Description of the task. Each line from the one containing "Scopri i Nostri Servizi" to the last line of the listing below must be reproduced exactly, and nothing more.
*** Opening of Entries supplied ***
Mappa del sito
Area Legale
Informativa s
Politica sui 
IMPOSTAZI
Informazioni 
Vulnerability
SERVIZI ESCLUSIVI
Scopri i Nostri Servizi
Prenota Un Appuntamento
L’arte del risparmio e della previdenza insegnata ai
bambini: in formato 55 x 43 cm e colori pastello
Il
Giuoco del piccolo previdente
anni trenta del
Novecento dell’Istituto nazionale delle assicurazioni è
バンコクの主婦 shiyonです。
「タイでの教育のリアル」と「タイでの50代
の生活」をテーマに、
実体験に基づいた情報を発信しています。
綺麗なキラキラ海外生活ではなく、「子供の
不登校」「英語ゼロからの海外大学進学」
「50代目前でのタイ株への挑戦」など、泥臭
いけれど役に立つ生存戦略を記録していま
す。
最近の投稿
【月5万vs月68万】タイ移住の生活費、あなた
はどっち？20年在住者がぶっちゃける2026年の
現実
*** Close of Entries supplied ***
Your response.
Scopri i Nostri Servizi
Prenota Un Appuntamento
L’arte del risparmio e della previdenza insegnata ai
bambini: in formato 55 x 43 cm e colori pastello
Il
Giuoco del piccolo previdente
anni trenta del
Novecento dell’Istituto nazionale delle assicurazioni è
バンコクの主婦 shiyonです。
「タイでの教育のリアル」と「タイでの50代
の生活」をテーマに、
実体験に基づいた情報を発信しています。
綺麗なキラキラ海外生活ではなく、「子供の
不登校」「英語ゼロからの海外大学進学」
「50代目前でのタイ株への挑戦」など、泥臭
いけれど役に立つ生存戦略を記録していま
す。
最近の投稿
【月5万vs月68万】タイ移住の生活費、あなた
はどっち？20年在住者がぶっちゃける2026年の
現実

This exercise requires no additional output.